Figure 2. Exo-Endocytosis in Slice versus Acutely Dissociated Synaptic Terminals.
(A) Calcium currents in acutely dissociated terminals and isolated terminals in slice. Depolarizing the terminal in slice induces a ICa current and reciprocal GABAergic chloride feedback currents followed by a large inward Ca2+-activated chloride current [ICa(Cl)].
(B) Exocytosis (ΔCm) is the same in acutely dissociated terminals (open bars) and isolated terminals in the slice (gray bars) for depolarizations (−60 to 0 mV) of 2 ms (dissociated, n = 9; slice, n = 6), 20 ms (dissociated, n = 10; slice, n = 8), and 200 ms (dissociated, n = 23; slice, n = 35). Cm traces are from a typical cell in dissociation (red) and slice (blue) with consecutive 2, 20, and 200 ms depolarizations from −60 to 0 mV. Note that the percentage of fast endocytosis increases with pulse duration.
(C) Endocytosis is slower when recorded in slice (blue) as compared to dissociated terminals (red). Two successive 200 ms depolarizations each elicit endocytosis with both fast and slow kinetic components in acutely dissociated terminals, but only a single, slow kinetic component exists in terminals from the slice preparation.

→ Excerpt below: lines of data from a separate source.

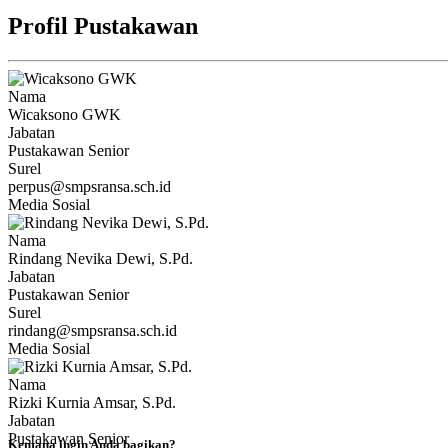
Profil Pustakawan
Nama
Wicaksono GWK
Jabatan
Pustakawan Senior
Surel
perpus@smpsransa.sch.id
Media Sosial
Nama
Rindang Nevika Dewi, S.Pd.
Jabatan
Pustakawan Senior
Surel
rindang@smpsransa.sch.id
Media Sosial
Nama
Rizki Kurnia Amsar, S.Pd.
Jabatan
Pustakawan Senior
Kemana ingin Anda bagikan?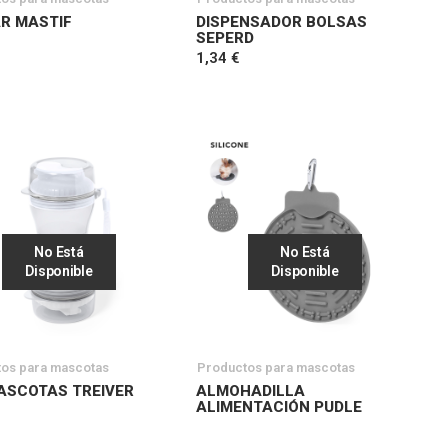
R MASTIF
DISPENSADOR BOLSAS
SEPERD
1,34 €
No Está
No Está
Disponible
Disponible
os para mascotas
Productos para mascotas
ASCOTAS TREIVER
ALMOHADILLA
ALIMENTACIÓN PUDLE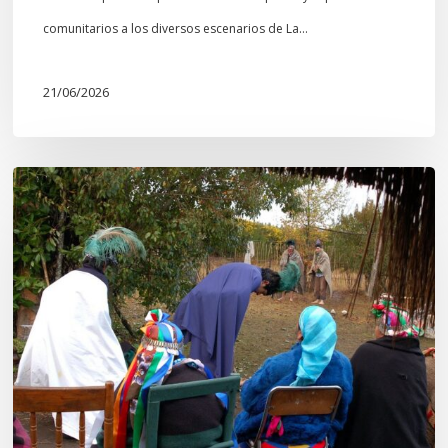
comunitarios a los diversos escenarios de La…
21/06/2026
Conmemoración
del
Wiñoy
Tripantü
y
la
Sociedad
Mapuche
Ancestral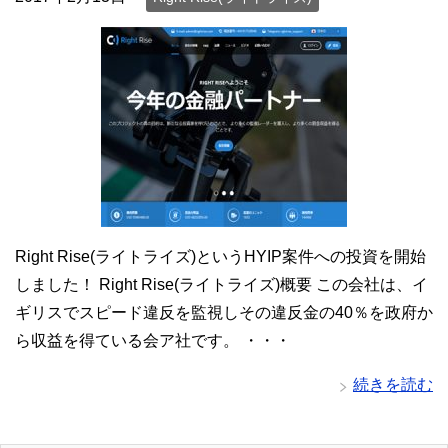
Right Rise(ライトライズ)というHYIP案件への投資を開始
しました！ Right Rise(ライトライズ)概要 この会社は、イ
ギリスでスピード違反を監視しその違反金の40％を政府か
ら収益を得ている会ア社です。 ・・・
続きを読む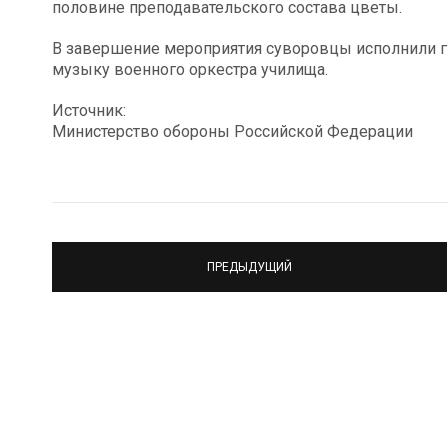
половине преподавательского состава цветы.
В завершение мероприятия суворовцы исполнили 
музыку военного оркестра училища.
Источник:
Министерство обороны Российской Федерации
ПРЕДЫДУЩИЙ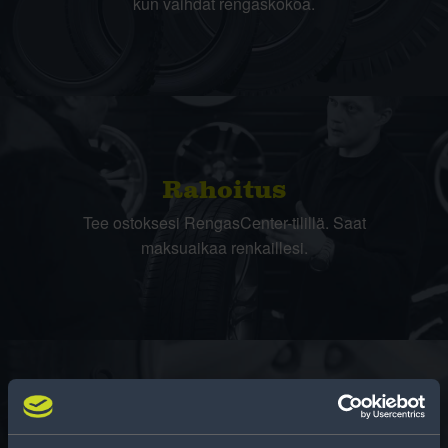
kun vaihdat rengaskokoa.
Rahoitus
Tee ostoksesi RengasCenter-tilillä. Saat
maksuaikaa renkaillesi.
Rengasinfo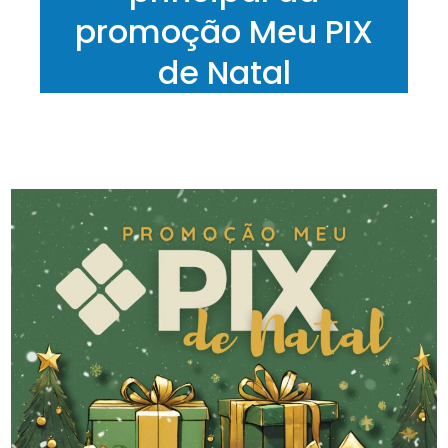
promoção Meu PIX
de Natal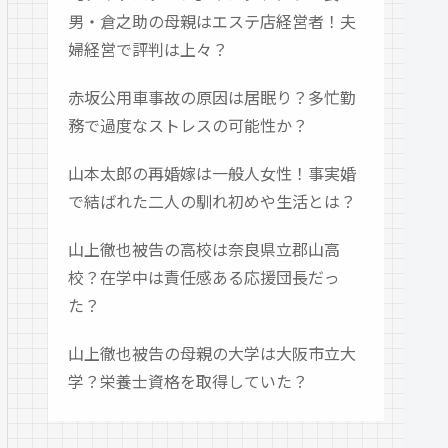
男・倉之助の母親はエステ店経営者！夫
婦経営で評判は上々？
赤坂公用車事故の原因は居眠り？多忙勤
務で過度なストレスの可能性か？
山本太郎の再婚嫁は一般人女性！事実婚
で結ばれた二人の馴れ初めや生活とは？
山上徹也被告の高校は奈良県立郡山高
校？在学中は責任感ある応援団長だっ
た？
山上徹也被告の母親の大学は大阪市立大
学？栄養士資格を取得していた？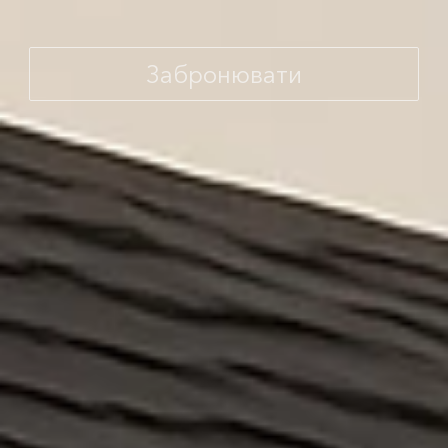
Забронювати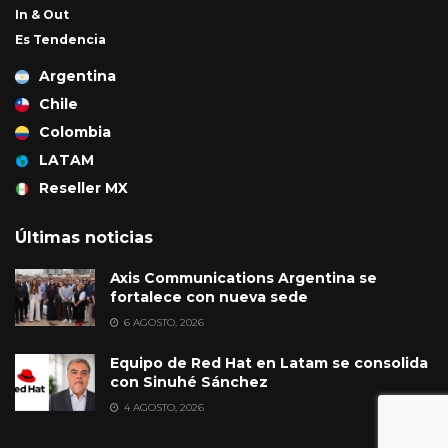
In & Out
Es Tendencia
Argentina
Chile
Colombia
LATAM
Reseller MX
Últimas noticias
Axis Communications Argentina se
fortalece con nueva sede
6 AGOSTO, 2026
Equipo de Red Hat en Latam se consolida
con Sinuhé Sánchez
4 AGOSTO, 2026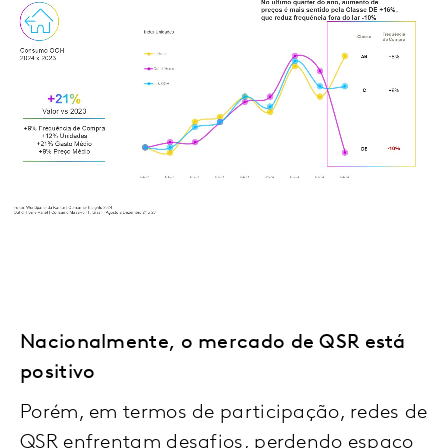
Nacionalmente, o mercado de QSR está
positivo
Porém, em termos de participação, redes de
QSR enfrentam desafios, perdendo espaço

(D) The average kinetics of endocytosis in the acute dissociation (open bars) were faster than those of the slice preparation (gray bars). The fast component of endocytosis in the acutely dissociated terminals is significantly different (p < 0.001) from the slow component of endocytosis in the same dissociated terminals (τslow = 18.0 ± 2.2 s; n = 23) as well as the single component of endocytosis from the slice preparation (τ = 14.3 ± 2.8 s; n = 26). Note that τslow in the dissociated terminals is not different from the τ of endocytosis in the slice (p = 0.32).